RECEP ARSLAN

RECEP ARSLAN

Ortodoks-Purotestan

Gazetelerin eskilerde kalmış nüshaları, toplumun o günlerini anlamak için bir hazine değerindedir. Ünlü ya da ünsüz yazarların yazılarına yıllar sonra bakıldığında, gündemi, zihinleri meşgul eden konuları izlemek mümkün oluyor. Yazarın kişisel düşüncesi ve inancını okumak da mümkün. 24 Ocak 2006 tarihli bir gazetede Fatih Altaylı, Teke tek sütununda üç konudan söz etmiş.  İkisi adalet ve güven duygusuyla ilgili, üçüncüsü ise İslamiyet’in nasıl da Hıristiyanlaştırıldığını anlatıyor.

Xxxx

Böbrek hastası baba, böbrek nakli için beklerken,  kızı,  kapkaç mağduru olmuş, arabanın altında kalmış. Ölürse onun böbreği babaya nakledilecekmiş. Baba ise bunu kabul etmiyor. Halka sormuş gazeteciler. Siz olsaydınız ne yapardınız?’ diye.
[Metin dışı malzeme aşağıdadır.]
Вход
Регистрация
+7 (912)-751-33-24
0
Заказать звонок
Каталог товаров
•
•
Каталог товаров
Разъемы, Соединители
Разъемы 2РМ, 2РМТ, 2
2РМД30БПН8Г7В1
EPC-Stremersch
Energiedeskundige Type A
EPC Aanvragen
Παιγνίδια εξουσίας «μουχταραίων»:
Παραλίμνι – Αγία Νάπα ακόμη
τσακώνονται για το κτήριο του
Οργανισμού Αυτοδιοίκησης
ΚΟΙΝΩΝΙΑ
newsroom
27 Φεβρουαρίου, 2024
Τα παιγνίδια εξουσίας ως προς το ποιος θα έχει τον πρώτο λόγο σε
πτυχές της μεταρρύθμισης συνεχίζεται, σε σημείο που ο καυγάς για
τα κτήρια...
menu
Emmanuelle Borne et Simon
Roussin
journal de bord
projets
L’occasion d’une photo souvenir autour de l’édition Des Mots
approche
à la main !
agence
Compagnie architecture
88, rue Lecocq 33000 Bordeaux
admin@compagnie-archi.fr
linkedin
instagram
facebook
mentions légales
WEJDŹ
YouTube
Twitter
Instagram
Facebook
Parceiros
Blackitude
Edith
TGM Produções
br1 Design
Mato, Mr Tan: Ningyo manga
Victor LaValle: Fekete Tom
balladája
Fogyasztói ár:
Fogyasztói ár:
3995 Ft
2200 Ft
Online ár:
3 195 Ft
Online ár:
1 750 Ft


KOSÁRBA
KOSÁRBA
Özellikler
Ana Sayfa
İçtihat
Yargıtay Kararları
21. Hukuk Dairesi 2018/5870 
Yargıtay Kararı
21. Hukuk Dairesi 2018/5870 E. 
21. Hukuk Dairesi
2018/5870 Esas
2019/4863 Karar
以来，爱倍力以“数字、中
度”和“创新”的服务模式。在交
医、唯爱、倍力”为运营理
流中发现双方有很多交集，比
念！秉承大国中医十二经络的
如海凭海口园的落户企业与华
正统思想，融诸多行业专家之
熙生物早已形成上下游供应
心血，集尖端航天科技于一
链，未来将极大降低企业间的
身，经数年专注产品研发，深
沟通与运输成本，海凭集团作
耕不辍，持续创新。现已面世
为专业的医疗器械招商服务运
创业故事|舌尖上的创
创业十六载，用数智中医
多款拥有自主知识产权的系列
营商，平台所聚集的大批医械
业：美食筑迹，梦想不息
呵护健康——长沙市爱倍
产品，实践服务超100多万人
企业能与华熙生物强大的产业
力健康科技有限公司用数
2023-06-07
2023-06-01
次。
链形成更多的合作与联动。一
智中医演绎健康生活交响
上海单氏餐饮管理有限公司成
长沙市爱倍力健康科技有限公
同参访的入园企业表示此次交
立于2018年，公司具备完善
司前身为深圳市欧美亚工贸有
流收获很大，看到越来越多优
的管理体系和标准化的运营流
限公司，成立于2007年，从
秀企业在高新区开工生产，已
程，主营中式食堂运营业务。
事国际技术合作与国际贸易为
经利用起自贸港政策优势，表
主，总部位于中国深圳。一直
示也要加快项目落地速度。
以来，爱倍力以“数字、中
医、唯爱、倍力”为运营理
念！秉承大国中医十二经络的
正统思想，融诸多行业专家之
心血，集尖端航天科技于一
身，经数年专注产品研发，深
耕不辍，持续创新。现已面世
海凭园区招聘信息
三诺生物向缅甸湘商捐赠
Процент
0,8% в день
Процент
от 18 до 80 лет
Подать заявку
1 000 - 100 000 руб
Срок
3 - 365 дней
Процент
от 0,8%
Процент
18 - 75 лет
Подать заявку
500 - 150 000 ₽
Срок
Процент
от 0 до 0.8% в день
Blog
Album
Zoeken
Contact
Kabul eden de, etmeyen de var. Ama bir öbek var ki, toplumun yarasının ne kadar kanamalı olduğunu gösteriyor. ‘Kızımın böbreğini alır, onu öldüren kapkaççının peşine düşer, gerekeni yapardım. Çünki devlet bu adamlara karşı yapması gerekeni yapmıyor. Adalet tecelli ettirilmiyor. Kendi adaletimi, kendim sağlardım.’

Xxxx

İnsanlar kendilerini  güvende hissetmediği gibi, başlarına bir hal geldiğinde baş vuracakları bir merciinin varlığından da çok emin değiller. Başvursalar bile adaletin tecelli etmeyeceğine inanmış durumdalar. Tesadüfen bir taciz, kapkaç, hırsız zanlısı yakalandığında halk onu linç etmeye kalkışıyor. Çünki adli mercilerin tatmin edici bir sonuca ulaşmasının mümkün olmadığına, olsa bile bunun yıllar alacağına inanıyor.

Xxxx

Mehmet Ali Ağca'nın, hesap hatasıyla erken salıverilmesi  olayı. BU olayda vatandaş, hata ile değil, bilerek salıverildiği inancında. Bu tür hatalar salıverilmeler neden hep böyle ünlü mahküumlar için gerçekleşiyor diye soruyor vatandaş. Yani burada da vatandaş adaleti tecelli ettirmesi gerekenlere inanmıyor. Kötü bir durum elbette. Böylesi toplumları idare etmek zorlaşır. Hatta idare edilemez hale gelir. Tek seçenek kalır idare edebilmek için. Yoğun bir baskı uygulamak.

Xxxx

Kadın –erkek bir arada namaz kılmışlar camide. Kadınların başı da açıkmış. Din ilimlerine vakıf beylere sorulmuş durum. Kimse netlikle, Kur’an’dan- Hadis’ten misaller vererek meseleyi açıklayamamış. Gelenek İslam’ına Ortodoks yakıştırmasını yapan yazar, değişiklik ve yenilik arayanlara da Ortodoksluğu yakıştırmış. ‘Öyle görünüyor ki, Ortodoks İslam anlayışına karşı, purotestan bir İslam anlayışı kendini göstermeye başladı.’ Yazar o kadar Hırıistiyan ki, örneklemesini ancak o irfandan verebiliyor.

Xxxx

Çok tartışmaya yol açacak bir konu: Zeki  Megamiz adındaki Hırıistiyan bir Arap ilk defa  Kur’an tercümesi yaptırıp yayınlamış. Daha sonra da  Cihan Kütüphanesi (yayınevi) sahibi Ermeni asıllı Mihran Efendi Türkçe Kur’an yayınlamış. 1924 tarihinde Sebilürreşad dergisinde konu ile ilgili bir yazı var.’Kur’an ı Kerimi tercüme etmek, basıp yaymak  bir müddetten beri moda oldu.’ Mustafa Sabri efendi de  Tercüme- i Kur’an meselesi adlı çalışmasında, tercüme olaylarının arkasında gizli ve sinsi eller olduğundan söz ediyor.

Doğrusu ne derseniz tartışma büyür. Kur’an’ı Türkçe’ye çevirmek, çevirilerden yararlanarak rabbimizin ne istediğini öğrenmek iyi mi, kötü mü?